Public auctions of houses and other properties have become more prominent in the sluggish real estate market, mainly for one good reason: They let the seller determine when the property will be sold.

This month, a former Catholic villa on the beach in Ventnor sold at auction for $4.1 million, while a bankruptcy auction of a 110-acre tract in Barnegat Township drew multiple bids that are under consideration. Three more properties in the region will go under the hammer in early October.

In today’s regular housing market, the buyers are calling the shots, said Richard G. Warner, who has been auctioning properties for a dozen years.

“With an auction, basically the seller is going to set the terms and conditions for the sale. In a buyer’s market, that’s inverted,” he said.

By picking the sale date for the property, the seller can be sure of eliminating the carrying costs of the property at that time, he said, for things such as taxes, insurance and maintenance.

Of course, there’s also a potential disadvantage — otherwise frustrated home sellers would be rushing to auction their properties.

“You auction your property with the understanding that you’re selling it as is, on cash terms, and it’s a reality check of what the market is willing to pay for that property at this time,” he said.

So auctions aren’t for everyone or suitable for all properties.

The National Association of Realtors says a good auction property is one that:

- in which the seller has 25 percent or more equity;

- is unique enough to encourage buyer interest and competition;

- has high carrying costs for the owner;

- is vacant and therefore more subject to vandalism and deterioration;

- is difficult to appraise.

Warner said lots of property categories are working well at auction these days: farmland, income properties and residences, especially higher-end homes.

“I think more people are looking at different alternatives to sell properties as the market has gotten stagnant, auctions among them,” he said. “There’s definitely been an increase in what I’d call the luxury home market at auction.”

Warner’s firm, Warner Real Estate & Auction Co., of Woodstown, has three properties in Atlantic County scheduled for auction Oct. 5:

- a bayfront building lot at 5105 Winchester Ave. in Ventnor;

- a two-story home converted to an office at 1742 Somers Point-Mays Landing Road in Egg Harbor Township;

- and an 8-acre parcel with seven lots, including roads and curbing, at Ninth and Garden avenues in the Rio Grande section of Middle Township.

Warner, of Pilesgrove, the township surrounding Woodstown in Salem County, said the seller is a small bank in the region that took the properties back in foreclosure.

He said the bank formed a limited liability corporation to sell the properties and preferred not to disclose its name.

County property records for the lot in Ventnor list First National Bank of Elmer as the holder of the prior owner’s mortgage.

“The bank had been paying the carrying costs and just made the decision, let’s get these off our books,” he said.

There are two main types of property auctions: absolute and reserve.

Warner said absolute auctions, in which there is no minimum reserve price for the property and it sells for the highest bid no matter how low, are rare.

“We do very few of them.
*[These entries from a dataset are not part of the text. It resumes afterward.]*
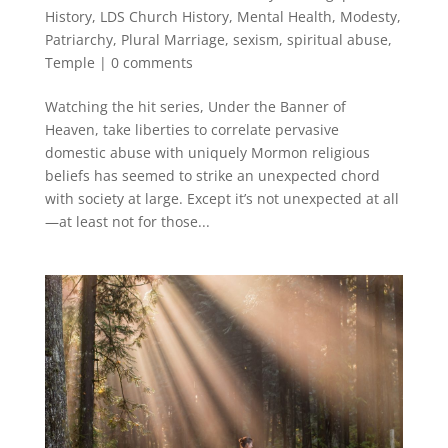
History
,
LDS Church History
,
Mental Health
,
Modesty
,
Patriarchy
,
Plural Marriage
,
sexism
,
spiritual abuse
,
Temple
|
0 comments
Watching the hit series, Under the Banner of
Heaven, take liberties to correlate pervasive
domestic abuse with uniquely Mormon religious
beliefs has seemed to strike an unexpected chord
with society at large. Except it’s not unexpected at all
—at least not for those...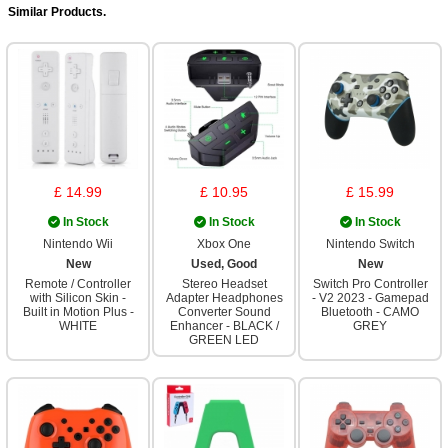
Similar Products.
£ 14.99
£ 10.95
£ 15.99
In Stock
In Stock
In Stock
Nintendo Wii
Xbox One
Nintendo Switch
New
Used, Good
New
Remote / Controller
Stereo Headset
Switch Pro Controller
with Silicon Skin -
Adapter Headphones
- V2 2023 - Gamepad
Built in Motion Plus -
Converter Sound
Bluetooth - CAMO
WHITE
Enhancer - BLACK /
GREY
GREEN LED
You need to know that there is broad appeal for that type of auction,” he said. “I’ve had clients want to do an absolute auction and I’ve told them they’re better suited for a reserve or confirmation auction, where the seller has the right to confirm the high bid.”

There will be reserve prices on all three properties he’ll auction this week.

There also are two ways the auctioneer gets his commission, which Warner said was “similar” and “not lower” than an agent’s commission for a regular property sale.

One is the typical seller’s commission, a negotiated percentage of the sale price.

The other auctioneer payment is tacked onto the sale price as a buyer’s premium, a percentage specified in the auction description and one that can increase the cost to the bidding buyer significantly.

In the case of the Ventnor beachfront property that sold this month, the buyer’s premium of 10 percent added more than $400,000 to the winning bid.

Warner said that in real estate auctions, auctioneers are more commonly compensated using the buyer’s premium method.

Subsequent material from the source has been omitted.